Collection entries

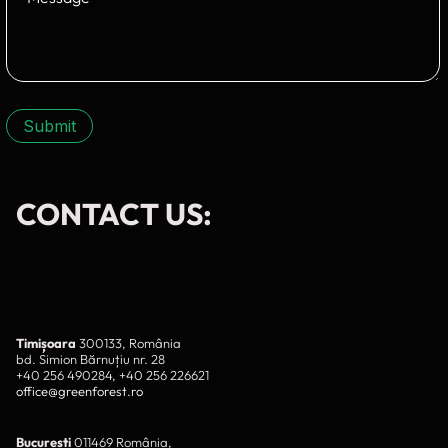
Submit
CONTACT US:
Timișoara
300133, România
bd. Simion Bărnuțiu nr. 28
+40 256 490284, +40 256 226621
office@greenforest.ro
București
011469 România,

[Task goal]
What is needed is a word-for-word restatement of the entries, minus any pictures.

[Solution to this task]
Submit
CONTACT US:
Timișoara
300133, România
bd. Simion Bărnuțiu nr. 28
+40 256 490284, +40 256 226621
office@greenforest.ro
București
011469 România,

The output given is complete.